One of the key benefits of Crowdfunding is that it's a very simple method of getting funding.

And particularly, it allows you to raise money from unaccredited investors without the myriad legal issues that often arise with these investors.

Importantly, Crowdfunding makes it possible for good ideas that do not appeal to conventional investors to get financing from the crowd. Not only does Crowdfunding provide money to start a project, is also secures evidence of support from potential customers. In addition, it also contributes to word-of-mouth advertising.

An entrepreneur who uses Crowdfunding generally uses websites to solicit small contributions from people who are not typical financiers. 
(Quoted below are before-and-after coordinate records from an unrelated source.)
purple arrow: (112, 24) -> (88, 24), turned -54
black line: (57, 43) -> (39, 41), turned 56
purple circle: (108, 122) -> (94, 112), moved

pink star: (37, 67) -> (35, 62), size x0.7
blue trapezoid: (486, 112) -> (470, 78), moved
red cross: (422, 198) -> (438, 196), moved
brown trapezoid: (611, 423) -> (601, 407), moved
There are a number of different variations:

1) The entrepreneur may solicit pledges to back an idea in which no material is offered in return for pledges. This type of Crowdfunding has long been used for artistic patronage or charity fundraising. The other variation, which has recently become extremely popular, is when the entrepreneur gives rewards (typically the product or service they are developing) in return for pledges.

2) At times, the threshold approach to Crowdfunding is used. When this type of Crowdfunding is used, unless the threshold amount is raised by the set deadline, all of the pledges will be voided.

Now for the Disadvantages

In spite of the many advantages to Crowdfunding, there is one big potential disadvantage. When someone solicits Crowdfunding, one of the requirements is to disclose the idea that needs funding. 
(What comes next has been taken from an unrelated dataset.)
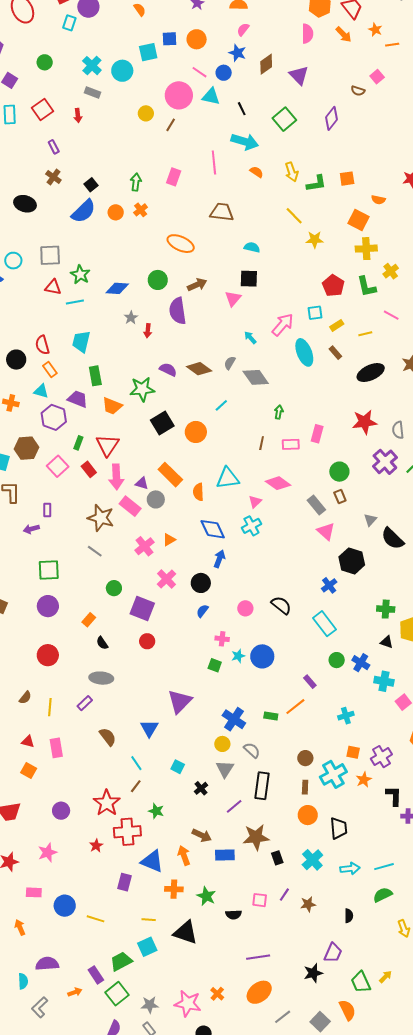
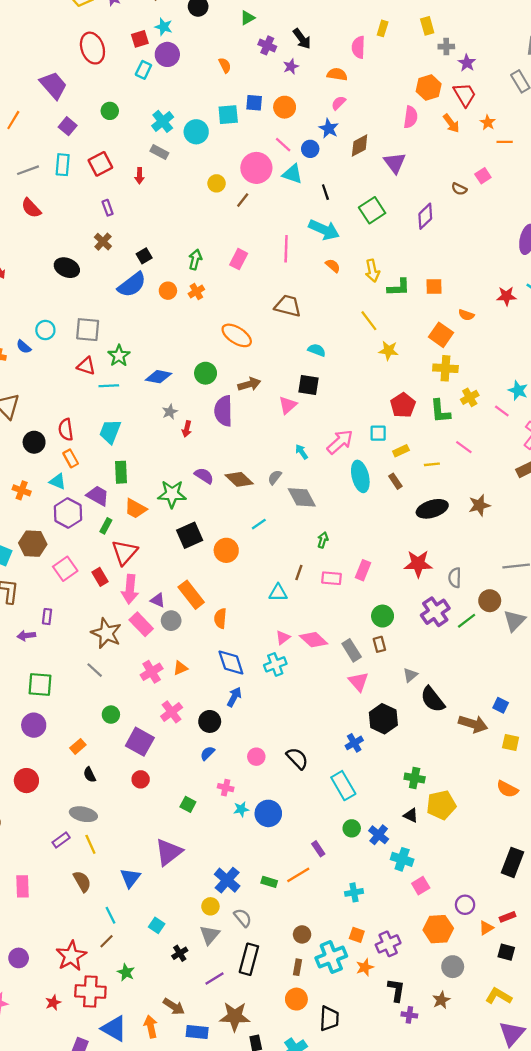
green rectangle: (78, 443) -> (106, 526), moved
cyan triangle: (228, 478) -> (278, 593), moved, size x0.7
pink diamond: (278, 483) -> (314, 640), moved
green square: (215, 665) -> (188, 804), moved
yellow line: (50, 707) -> (90, 844), moved, turned -36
This exposes the idea's owner to the risk of his/her project being copied by competitors who have better financing. If the competition releases the idea before funding can be raised, the owner of the original idea risks losing market share.

For example, an entrepreneur has developed a new type of toothpaste that better prevents cavities. However, this unknown inventor lacks the necessary funds to get the project off of the ground, so he/she turns to Crowdfunding. An executive at Colgate-Palmolive sees the campaign, and before the entrepreneur has time to collect the funding that he or she needs, the product is on the shelf with the larger company's name on it. 
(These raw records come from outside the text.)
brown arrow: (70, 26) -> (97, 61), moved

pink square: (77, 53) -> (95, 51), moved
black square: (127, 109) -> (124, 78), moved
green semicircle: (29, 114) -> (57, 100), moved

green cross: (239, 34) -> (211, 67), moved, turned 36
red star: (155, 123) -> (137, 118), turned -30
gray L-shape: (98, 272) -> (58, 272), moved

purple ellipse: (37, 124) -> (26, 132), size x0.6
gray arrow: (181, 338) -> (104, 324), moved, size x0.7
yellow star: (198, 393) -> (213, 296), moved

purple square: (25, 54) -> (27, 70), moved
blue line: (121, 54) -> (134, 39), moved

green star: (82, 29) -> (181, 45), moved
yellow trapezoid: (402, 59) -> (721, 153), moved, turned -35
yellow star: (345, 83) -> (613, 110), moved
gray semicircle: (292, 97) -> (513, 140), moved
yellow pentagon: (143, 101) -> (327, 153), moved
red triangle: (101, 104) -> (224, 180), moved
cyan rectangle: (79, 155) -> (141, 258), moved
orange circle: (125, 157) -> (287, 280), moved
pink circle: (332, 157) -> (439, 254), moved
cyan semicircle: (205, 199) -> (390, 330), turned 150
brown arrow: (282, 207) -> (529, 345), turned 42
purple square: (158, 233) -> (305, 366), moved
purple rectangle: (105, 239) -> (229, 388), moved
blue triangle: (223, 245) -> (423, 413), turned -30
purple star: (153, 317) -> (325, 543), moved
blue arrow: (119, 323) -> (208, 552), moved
However, while many entrepreneurs are paranoid about their ideas being stolen, this risk doesn't bother me at all. Why? Because while your ideas are important, executing on them is more important. And most people who hear your idea just won't be able to execute. And realize that once you introduce your idea to the market, if it's good enough, others WILL copy it. So, focus on executing on your idea, not protecting it (unless there is intellectual property you can file, in which case, do so).

Likewise, with regards to large companies taking your idea, like in the toothpaste example above, this is not a big concern. Large companies are generally very poor at launching new products (and it takes them a long time to do), and they prefer to wait to see if your product will be successful. And if your product is successful, they are generally prone to buy your company versus building a competitive product from scratch.

A second downside of Crowdfunding is that it's not right for all types of ventures. It's perfect if you don't need millions of dollars in funding, and if you can use that funding to quickly create your product or service. Conversely, if you need millions of dollars to develop a new technology that may take years of R&D, Crowdfunding is not right for you since the return period is too long. In such a case, angel and venture capital investors are better suited for you.

In summary Crowdfunding has the key advantages of being quick and easy to raise, while also helping you build a customer base. The potential disadvantage of it exposing your idea to competitors and/or copycats is over-rated; it's just not that big a deal.